# Wie kann ich eine neue Android version installieren?



## Windows0.1 (13. Januar 2012)

Hy

Ich wollt ein update von android machen blos im handy gibt es kein samsung konto 

ich hab ein telekom handy

Schonmal danke im voraus


----------



## Exception (13. Januar 2012)

Samsung Konto? 
Offizielle Android Updates kommen OTA (over the air) direkt aufs Handy und melden sich in der Statusleiste. Man kann noch in den Einstellungen unter "Über das Telefon" oder einem ähnlichen Begriff nach Systemupdates suchen.
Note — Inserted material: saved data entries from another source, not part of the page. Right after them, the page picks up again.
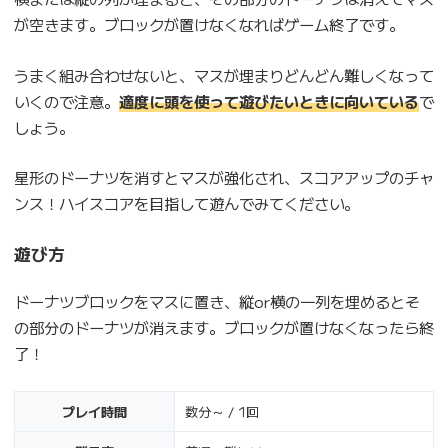
が空きます。ブロックが置けなくなればゲーム終了です。
うまく組み合わせないと、マスが埋まりどんどん難しくなって
いくので注意。
適度に頭を使って遊びたいときに向いている
で
しょう。
星形のドーナツを消すとマスが強化され、スコアアップのチャ
ンス！ハイスコアを目指して遊んでみてください。
遊び方
ドーナツブロックをマスに置き、縦or横の一列を埋めるとそ
の部分のドーナツが消えます。ブロックが置けなくなったら終
了！
プレイ時間
数分～ / 1回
Custom Software bekommt man erst auf den Androiden, nachdem man sich Rootrechte verschafft. Das sind aber tiefgreifende Eingriffe in die Telefonsoftware, bei denen man sich erst etwas Grundlagenwissen aneignen sollte.

Um welches Androidhandy gehts denn?


----------



## Iceananas (13. Januar 2012)

Ein "Telekomhandy"  

Was ich aus deinem Post entnehmen kann ist dass du ein Samsung Handy hast, um welches Modell handelt es sich?


----------



## Windows0.1 (13. Januar 2012)

Samsung galaxy s plus


----------



## Lan_Party (13. Januar 2012)

Schlies dein Handy mal am PC an und starte Samsung kies. Die Software sucht nach neuen Updates und installiert sie dann.


----------



## Windows0.1 (13. Januar 2012)

Kies zeigt an das meine die neuste ist     ich weis aber das 2.3.6 die neuste ist


----------



## Lan_Party (13. Januar 2012)

Die neuste ist doch 2.3.4 oder irre ich mich?
4.0 ist für die anderen Modelle gedacht.


----------



## Windows0.1 (13. Januar 2012)

nein die neueste ist 2.3.6


----------



## Lan_Party (13. Januar 2012)

Dann ist die Version nicht für dein Handy freigegeben. Da hilft nurnoch rooten.


----------



## Iceananas (14. Januar 2012)

Ja wenn dein Handy ein Telekom Branding hat, dann bekommst du dein Update später (frag nicht warum, ist einfach so )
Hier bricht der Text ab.